> _What the exercise asks_
Write out the material below again, line for line, without any images.

> _Information supplied_
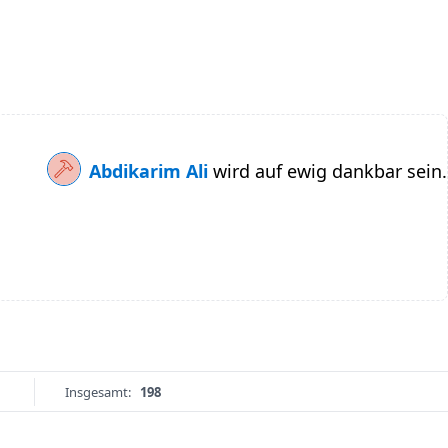
Abdikarim Ali
wird auf ewig dankbar sein.
Insgesamt:
198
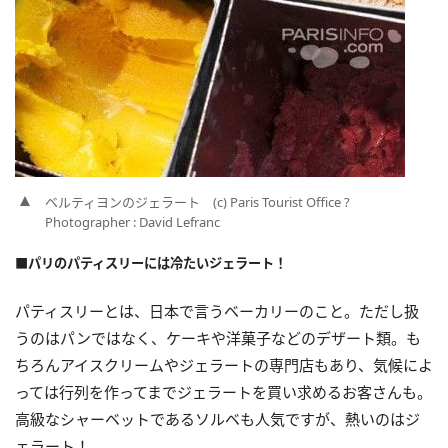
ベルティヨンのジェラート (c) Paris Tourist Office ?
Photographer : David Lefranc
■パリのパティスリーには冷たいジェラート！
パティスリーとは、日本で言うベーカリーのこと。ただし扱
うのはパンではなく、ケーキや洋菓子などのデザート類。も
ちろんアイスクリームやジェラートの専門店もあり、気候によ
っては行列を作ってまでジェラートを買い求めるお客さんも。
高級なシャーベットであるソルベも人気ですが、熱いのはジ
ェラート！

> _Reply_
Abdikarim Ali
wird auf ewig dankbar sein.
Insgesamt:
198
ベルティヨンのジェラート (c) Paris Tourist Office ?
Photographer : David Lefranc
■パリのパティスリーには冷たいジェラート！
パティスリーとは、日本で言うベーカリーのこと。ただし扱
うのはパンではなく、ケーキや洋菓子などのデザート類。も
ちろんアイスクリームやジェラートの専門店もあり、気候によ
っては行列を作ってまでジェラートを買い求めるお客さんも。
高級なシャーベットであるソルベも人気ですが、熱いのはジ
ェラート！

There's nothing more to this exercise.